Pimentel disse ainda que no período de quase oito anos de Confúcio no governo (2011-2018), ele deixou um legado à população rondoniense. “Foi uma administração exitosa, que cuidou de pessoas em todos os segmentos; deixou o estado ficou no boom do desenvolvimento servindo a nação brasileira, mas hoje todo esse legado está deixando de desistir”, disse Pimentel.

“O MDB “precisa resgatar seus compromissos com ênfase naquilo que construiu de bom para a população do estado na educação, na saúde, na habitação, na agricultura; quem tem história, sabe fazer o futuro”.

Pimentel disse que é com essa proposta que o MDB deve se fortalecer “erguendo a cabeça não com prepotência ou arrogância, mas com aquilo que sabemos fazer: administrar”.

O presidente estadual do MDB, deputado federal Lúcio Mosquini, o deputado estadual, Jean de Oliveira e a senadora em exercício, Maria Eliza (MDB-RO) também enfatizaram a importância e a força do MDB. Ela sentou-se na primeira fileira de cadeiras, onde também ficou a médica Maria Alice Moura, esposa de Confúcio.

“EXTREMISMO PERIGOSO”

Confúcio amenizou a disputa radical na política, afirmando que o Brasil “não precisa de disputas, de facções, divisões e intolerância”. E classificou o extremismo de “perigoso” para o Brasil: “O que estamos precisando é de governar, de socorrer a população, de alcançar um perfil de crescimento e de geração de empregos e uma educação de qualidade”.

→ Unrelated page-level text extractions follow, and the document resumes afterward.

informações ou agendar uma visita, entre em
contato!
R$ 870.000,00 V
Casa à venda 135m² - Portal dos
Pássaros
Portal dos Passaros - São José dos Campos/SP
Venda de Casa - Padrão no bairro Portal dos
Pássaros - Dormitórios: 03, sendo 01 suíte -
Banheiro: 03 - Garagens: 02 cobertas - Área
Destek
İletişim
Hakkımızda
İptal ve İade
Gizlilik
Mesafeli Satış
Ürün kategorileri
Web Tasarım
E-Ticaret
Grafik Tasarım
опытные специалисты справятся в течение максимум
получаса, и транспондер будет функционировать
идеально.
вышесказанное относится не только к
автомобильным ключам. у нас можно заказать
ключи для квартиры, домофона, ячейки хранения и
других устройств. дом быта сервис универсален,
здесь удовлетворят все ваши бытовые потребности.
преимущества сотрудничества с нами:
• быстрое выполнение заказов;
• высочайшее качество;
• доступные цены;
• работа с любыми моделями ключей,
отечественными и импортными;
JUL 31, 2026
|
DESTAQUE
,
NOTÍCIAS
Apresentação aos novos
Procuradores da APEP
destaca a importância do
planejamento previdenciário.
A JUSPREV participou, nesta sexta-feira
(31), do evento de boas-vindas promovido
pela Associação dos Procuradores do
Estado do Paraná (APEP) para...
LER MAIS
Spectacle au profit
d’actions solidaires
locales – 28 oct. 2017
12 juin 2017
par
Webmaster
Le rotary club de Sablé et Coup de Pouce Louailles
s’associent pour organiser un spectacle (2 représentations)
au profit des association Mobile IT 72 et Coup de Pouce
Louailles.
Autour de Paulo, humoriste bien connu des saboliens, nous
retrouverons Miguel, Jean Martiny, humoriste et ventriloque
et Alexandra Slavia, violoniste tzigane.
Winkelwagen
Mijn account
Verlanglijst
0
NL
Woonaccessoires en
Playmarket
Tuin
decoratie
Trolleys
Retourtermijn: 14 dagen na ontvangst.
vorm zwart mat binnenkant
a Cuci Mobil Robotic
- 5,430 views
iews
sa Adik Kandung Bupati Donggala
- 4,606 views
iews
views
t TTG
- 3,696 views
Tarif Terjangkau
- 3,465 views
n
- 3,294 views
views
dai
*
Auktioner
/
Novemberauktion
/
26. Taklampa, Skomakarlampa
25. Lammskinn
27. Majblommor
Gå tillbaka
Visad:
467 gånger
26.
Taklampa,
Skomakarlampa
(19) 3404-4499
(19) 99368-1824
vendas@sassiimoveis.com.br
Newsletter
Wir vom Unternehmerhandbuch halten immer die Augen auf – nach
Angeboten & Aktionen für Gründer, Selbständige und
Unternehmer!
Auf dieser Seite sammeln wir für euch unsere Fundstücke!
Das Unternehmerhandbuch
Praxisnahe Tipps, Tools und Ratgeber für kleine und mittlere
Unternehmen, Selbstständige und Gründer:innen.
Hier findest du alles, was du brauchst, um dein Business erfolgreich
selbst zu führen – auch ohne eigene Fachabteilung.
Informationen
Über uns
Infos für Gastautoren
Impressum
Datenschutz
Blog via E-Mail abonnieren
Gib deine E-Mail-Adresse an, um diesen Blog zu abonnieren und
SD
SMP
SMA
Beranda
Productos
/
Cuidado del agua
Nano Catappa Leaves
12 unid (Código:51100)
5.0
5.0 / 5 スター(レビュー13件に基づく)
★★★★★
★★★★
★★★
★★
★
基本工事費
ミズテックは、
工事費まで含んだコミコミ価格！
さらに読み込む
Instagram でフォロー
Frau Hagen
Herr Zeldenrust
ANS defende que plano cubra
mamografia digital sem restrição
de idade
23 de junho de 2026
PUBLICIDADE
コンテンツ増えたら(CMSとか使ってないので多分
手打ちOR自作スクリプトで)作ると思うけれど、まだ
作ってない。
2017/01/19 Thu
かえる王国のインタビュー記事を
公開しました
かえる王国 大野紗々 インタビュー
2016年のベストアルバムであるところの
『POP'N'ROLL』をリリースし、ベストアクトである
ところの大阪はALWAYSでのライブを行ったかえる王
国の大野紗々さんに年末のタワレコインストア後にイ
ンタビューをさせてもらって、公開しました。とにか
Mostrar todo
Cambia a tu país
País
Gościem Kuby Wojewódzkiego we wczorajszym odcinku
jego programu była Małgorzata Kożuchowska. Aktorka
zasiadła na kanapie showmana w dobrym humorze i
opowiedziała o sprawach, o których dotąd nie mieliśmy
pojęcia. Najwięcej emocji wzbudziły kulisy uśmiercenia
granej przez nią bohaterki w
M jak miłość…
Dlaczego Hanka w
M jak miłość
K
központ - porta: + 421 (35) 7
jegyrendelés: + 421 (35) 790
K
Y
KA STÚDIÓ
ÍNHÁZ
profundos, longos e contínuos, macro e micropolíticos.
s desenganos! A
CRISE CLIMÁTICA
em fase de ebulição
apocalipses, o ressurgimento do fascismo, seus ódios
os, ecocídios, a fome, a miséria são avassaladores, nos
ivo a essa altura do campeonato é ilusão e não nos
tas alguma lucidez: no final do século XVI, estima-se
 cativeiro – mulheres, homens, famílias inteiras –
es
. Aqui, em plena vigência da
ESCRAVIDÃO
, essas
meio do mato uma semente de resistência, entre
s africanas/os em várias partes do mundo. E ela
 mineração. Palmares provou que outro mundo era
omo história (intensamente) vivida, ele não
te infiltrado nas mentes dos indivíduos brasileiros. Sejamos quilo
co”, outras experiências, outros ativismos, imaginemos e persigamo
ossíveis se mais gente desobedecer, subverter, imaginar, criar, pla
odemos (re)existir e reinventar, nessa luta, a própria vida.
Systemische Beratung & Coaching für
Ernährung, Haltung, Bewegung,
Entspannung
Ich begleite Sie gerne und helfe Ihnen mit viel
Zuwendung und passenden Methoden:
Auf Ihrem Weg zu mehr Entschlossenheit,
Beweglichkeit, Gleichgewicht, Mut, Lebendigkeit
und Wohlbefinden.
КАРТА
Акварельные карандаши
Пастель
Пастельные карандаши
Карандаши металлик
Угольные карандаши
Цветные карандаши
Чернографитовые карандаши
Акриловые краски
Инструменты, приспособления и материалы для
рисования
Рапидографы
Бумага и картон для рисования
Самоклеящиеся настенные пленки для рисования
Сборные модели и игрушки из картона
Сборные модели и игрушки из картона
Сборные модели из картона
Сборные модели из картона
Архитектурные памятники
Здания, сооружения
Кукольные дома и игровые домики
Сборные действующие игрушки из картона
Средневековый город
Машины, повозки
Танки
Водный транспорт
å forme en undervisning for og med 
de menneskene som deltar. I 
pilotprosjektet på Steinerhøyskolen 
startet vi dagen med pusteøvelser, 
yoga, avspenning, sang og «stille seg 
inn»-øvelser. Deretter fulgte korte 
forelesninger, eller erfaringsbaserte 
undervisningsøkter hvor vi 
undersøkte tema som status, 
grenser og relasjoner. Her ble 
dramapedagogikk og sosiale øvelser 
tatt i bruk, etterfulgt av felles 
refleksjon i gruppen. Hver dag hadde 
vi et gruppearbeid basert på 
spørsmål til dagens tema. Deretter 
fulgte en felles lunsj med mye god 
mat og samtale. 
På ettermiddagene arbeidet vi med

O senador disse que, em consequência da pandemia que também paralisou dois anos as aulas, “diante de crianças desinteressadas o Brasil passará muitos anos para recuperar o nível de qualidade obtido lá atrás”.

Evento

Além da participação maciça de prefeitos e vereadores emedebistas, o encontro que iniciou na sexta-feira (15) e encerrou no sábado (16), contou com a participação de prefeitos e vereadores de outras siglas, simpatizantes ao MDB.

O evento intitulado “Fala Prefeito, o MDB ouve” e Fala vereadores, O MDB ouve” proporcionou um debate sobre o atual cenário político nacional e estadual com os representantes municipais. Ocasião em que eles destacaram suas experiências a frente do cargo, as dificuldades e dos casos de sucesso e apresentaram sugestões para revitalização do partido e claro, demandas para atender as necessidades de seus municípios.